Over the River and Through the Air…


If you are planning to fly, the trip to Grandma’s house may take a little longer than you would like. Here’s what to expect at the airport.

By FamilyTime

 

In the best of times, traveling with the kids can be stressful, but these days with increased airport security, even the calmest parent can be challenged.

At no time will this be truer than during the holidays, when the airports are at their busiest. Before you leave home, know what to expect.

Pack Smart
Airlines have limited carry-on luggage to one piece plus one personal item. The personal item might be a tote bag, briefcase, or laptop computer. If your carry-on bag is large, you may be asked to check it.

Child restraint seats are not considered carry-on luggage. Bring them for children young enough to need them in a car and strap them into the airplane seat. Your child may just fall asleep as he does in the car!

The kids can carry a small backpack with their books, hand-held electronic games, and treats. Don't pack any food or liquids that are not permitted through security.

Be smart about what you and the kids pack. For example, don’t pack a blunt kitchen knife with the idea that you will slice an apple in flight. Slice the apple at home.

Don’t let your children bring any toy that resembles a weapon. While you might think a water pistol is perfectly harmless, the airlines will not share your view.

If your kids plan to draw or color on board, let them bring crayons, pencils, and markers packed in a clear, zipped plastic bag. The airlines may want to examine them. Leave scissors, even blunt ones, paints and glue at home.

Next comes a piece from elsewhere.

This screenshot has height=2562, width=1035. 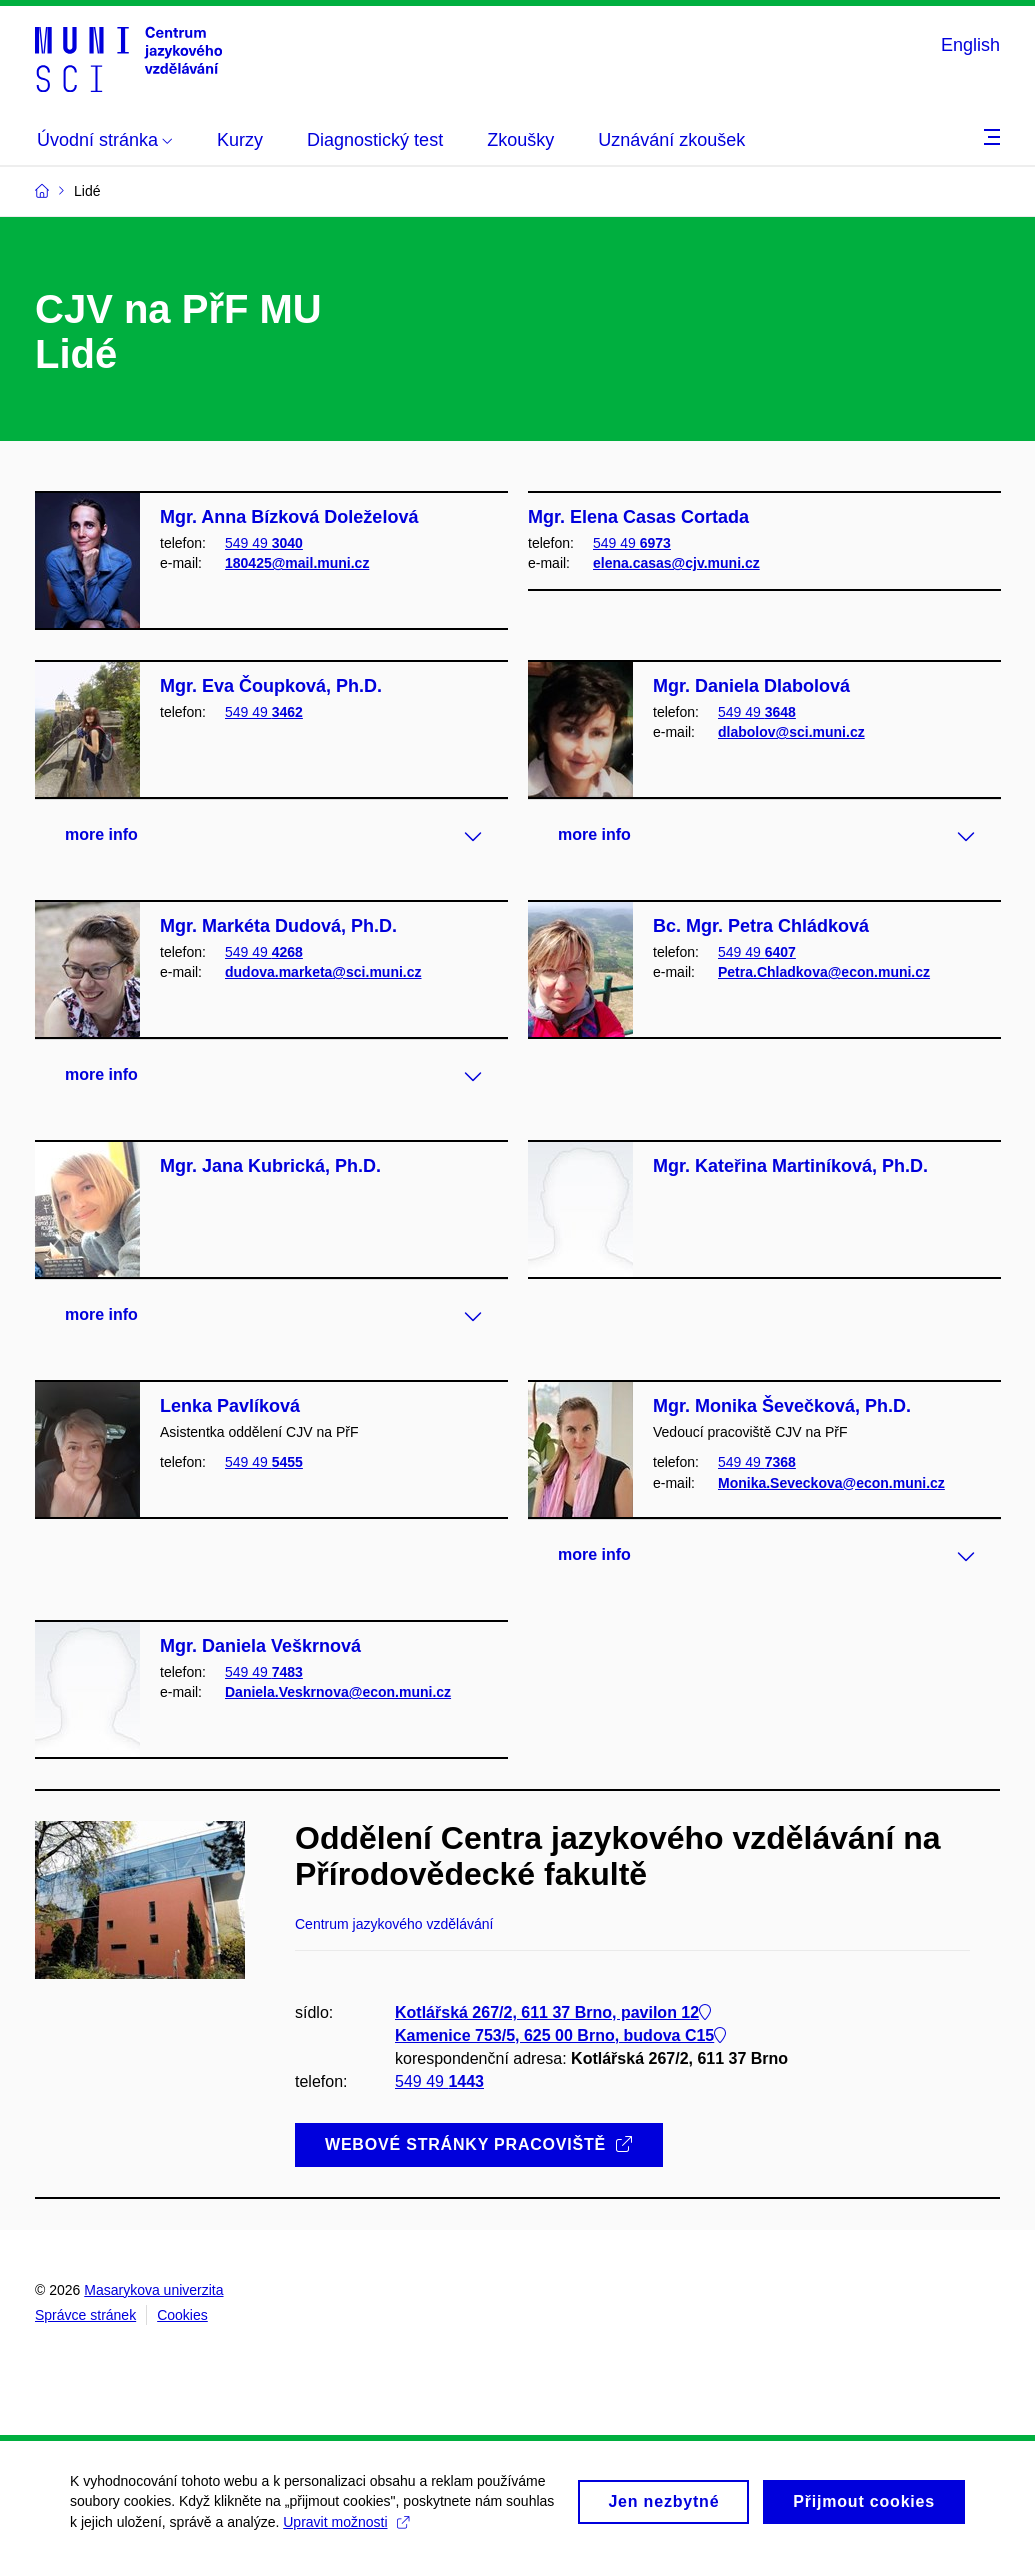 What do you see at coordinates (638, 517) in the screenshot?
I see `Mgr. Elena Casas Cortada` at bounding box center [638, 517].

Even safety pins are banned from planes, so if you use pins and cloth diapers for your baby, switch to disposable diapers for the flight.

Both you and the kids should be prepared to turn computers on when you go through security -– even small hand-held ones.

If you or your child has medical needs requiring syringes, be sure to bring the medication in professionally labeled packaging. Call ahead to determine if the airline needs more verification.

Finally, suggest that everyone wear shoes that are easy to take on and off so that you can remove them when you go through security. Be sure jackets and scarves are easy to remove, too.

Leave Lots of Time
Airlines advise passengers to arrive at airports at least two hours ahead of time for domestic flights and three hours for international flights. On Thanksgiving and other major holidays, allow even more time.

Allow extra time for parking, too. You may be required to park at a distance from the terminal and take a shuttle bus.

If you drop your family at curbside before you park, do not leave the car unattended for even an instant. Airports are diligent about ticketing and even towing unattended cars.

Security officials are not too patient with dawdling families and prolonged goodbyes at curbside, too. If you are dropping loved ones off at the airport, say goodbye at home!

Use public transportation, airport vans, or car services, if possible.